Small talk, like the kind they used to have, was good enough for Aia at first. They talked about the weather, about all the creatures they saw on the beach, how big they thought the water really was, whether there was anyone outside besides them and maybe the old man. Aia recounted her story of the thing, enjoying every retelling, and seeing Pearl react in the same excited fashion. Even as she could feel the pangs mount their comeback, she was able to overcome it as long as she had her little moments with her Little Sister.

But soon enough, she wanted to elevate it, and soon began asking the questions she knew would prepare Pearl for what was coming:

“Do you remember the conversation we had when I first told you about what happened to the thing in the water? And when we started to find the flying things?”

“Kind of. You said we shouldn’t be sad about them, because it was part of life”

“Do you believe that?”

“I guess. I wish it wasn’t true”

“You know that the same thing happens to us, right? We all die, maybe not like that, but it still happens”

“But it won’t happen soon, will it?”

“I don’t think anyone knows for sure. But remember how long the old man said he was around”


“I just want you to know that it happens, and there’s no reason to be scared of it, or to be sad all the time because of it. It’s just something that happens”


“I know that what you heard about the park was bad, but please don’t think the whole place is bad because of it.
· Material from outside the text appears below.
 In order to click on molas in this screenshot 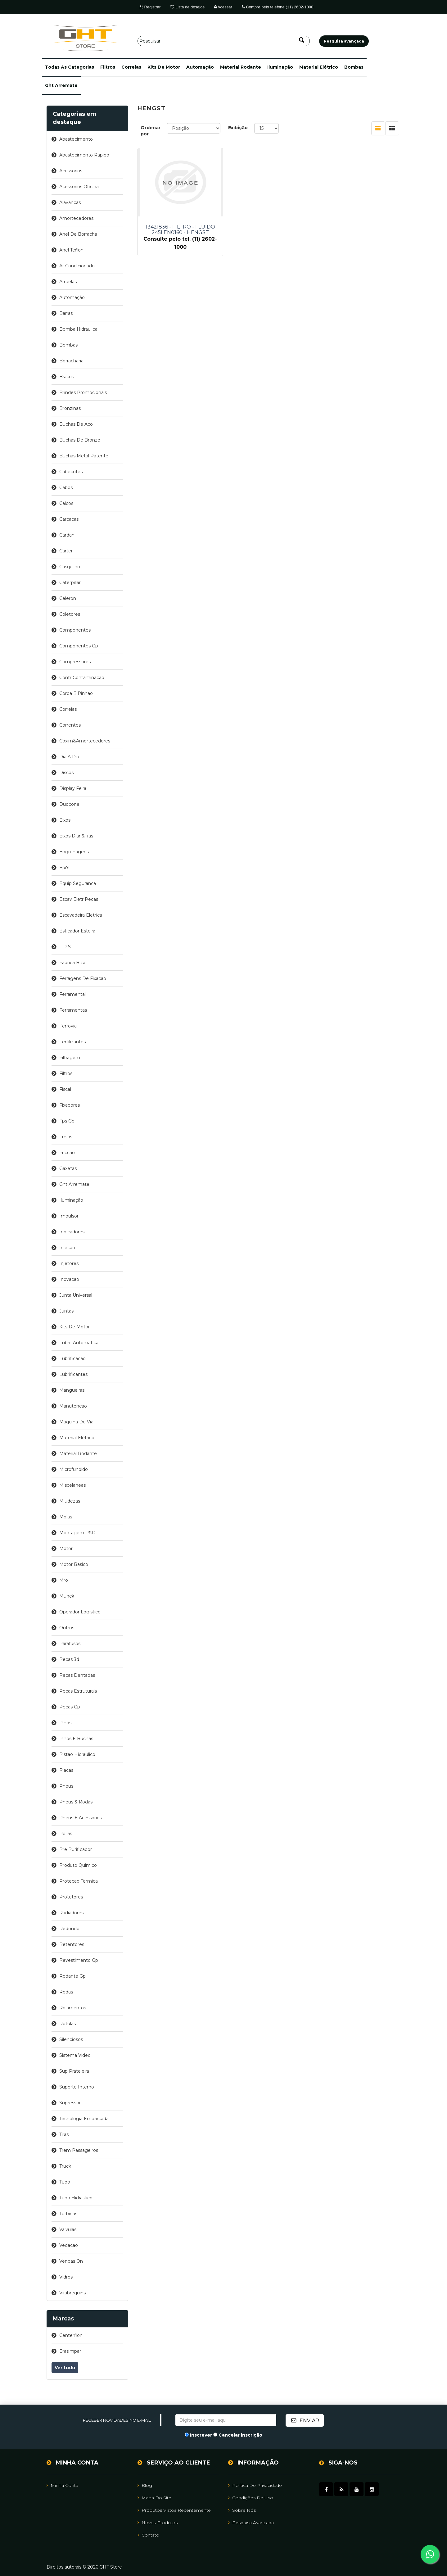 , I will do `click(65, 1517)`.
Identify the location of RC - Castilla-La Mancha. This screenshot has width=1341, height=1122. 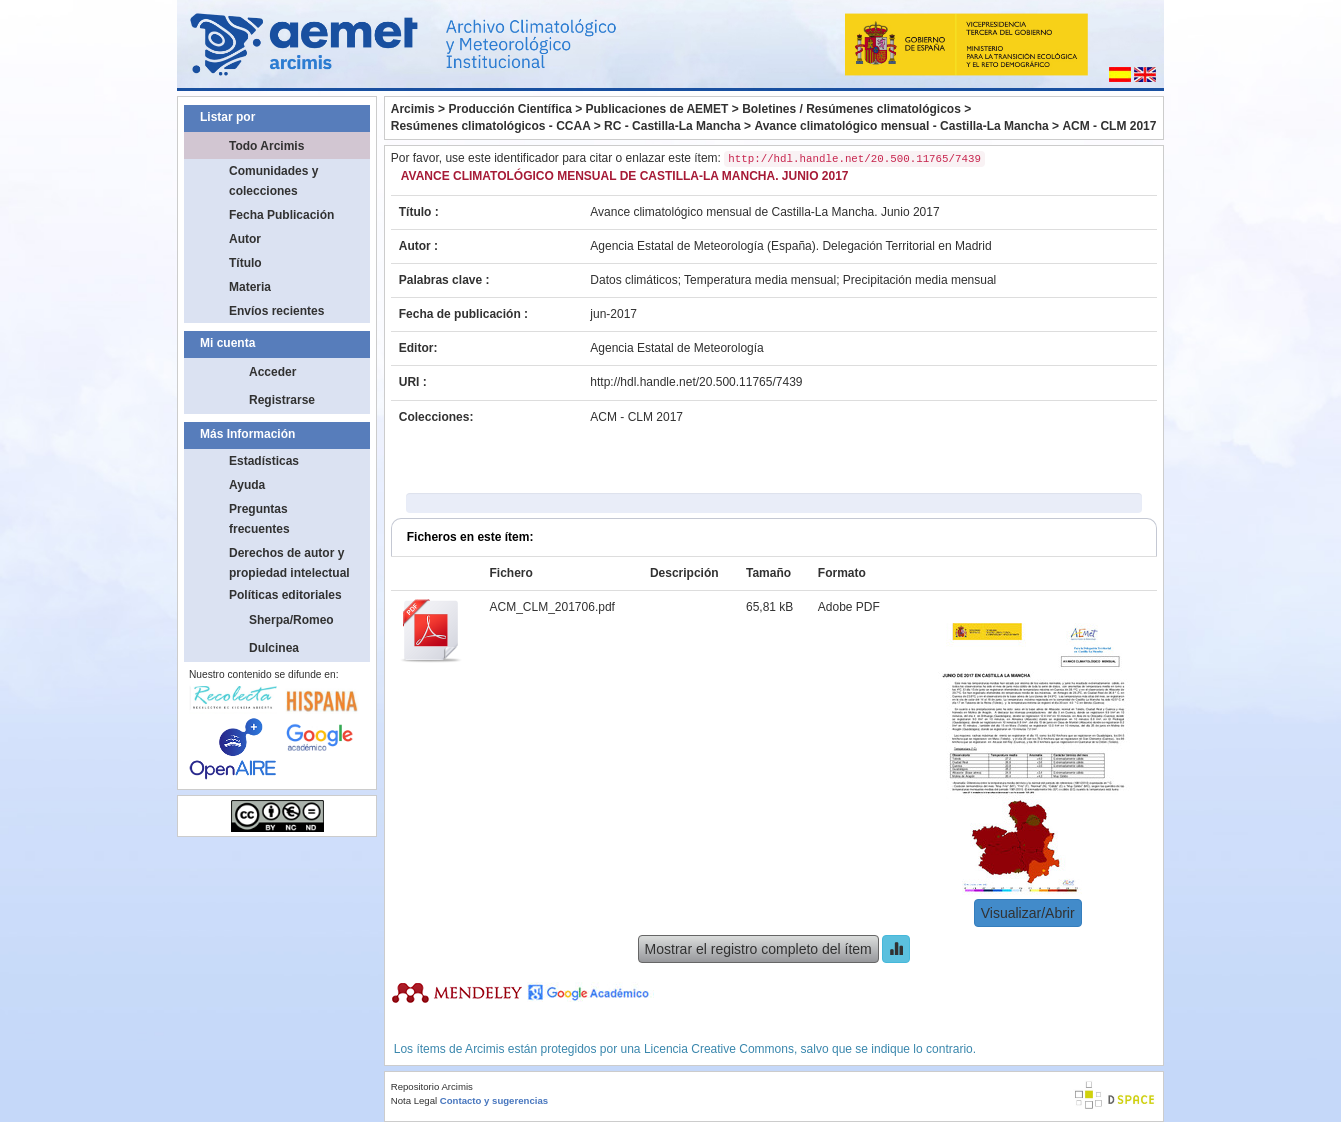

You and I both know that there are a lot of good people there”

“But what if they let them hurt all those new people?”

“They won’t. I’m sure of it”

“Pearl, I want you to promise that if anything happens to me, you will go and find a good home”

“What are you talking about?”

“I just want you to promise me this. I want you to be happy, even if I’m gone, but I need you to tell me you’ll go find it”

“Why are you talking like this?”

“I need to know”

“…okay, I promise”

“Thank you”

“You’re not going to go away soon, are you?”

“No, I don’t think so”

“That’s good”

It was moments like that where Aia was thankful of Pearl’s disposition apparently being dictated by sunlight. No matter how many times they had a conversation like that, it never seemed to faze her. She almost felt daring enough to tell her about what she done in the park. But what was the point of risking it, just to test something out? Even in her final days, she planned to play it safe.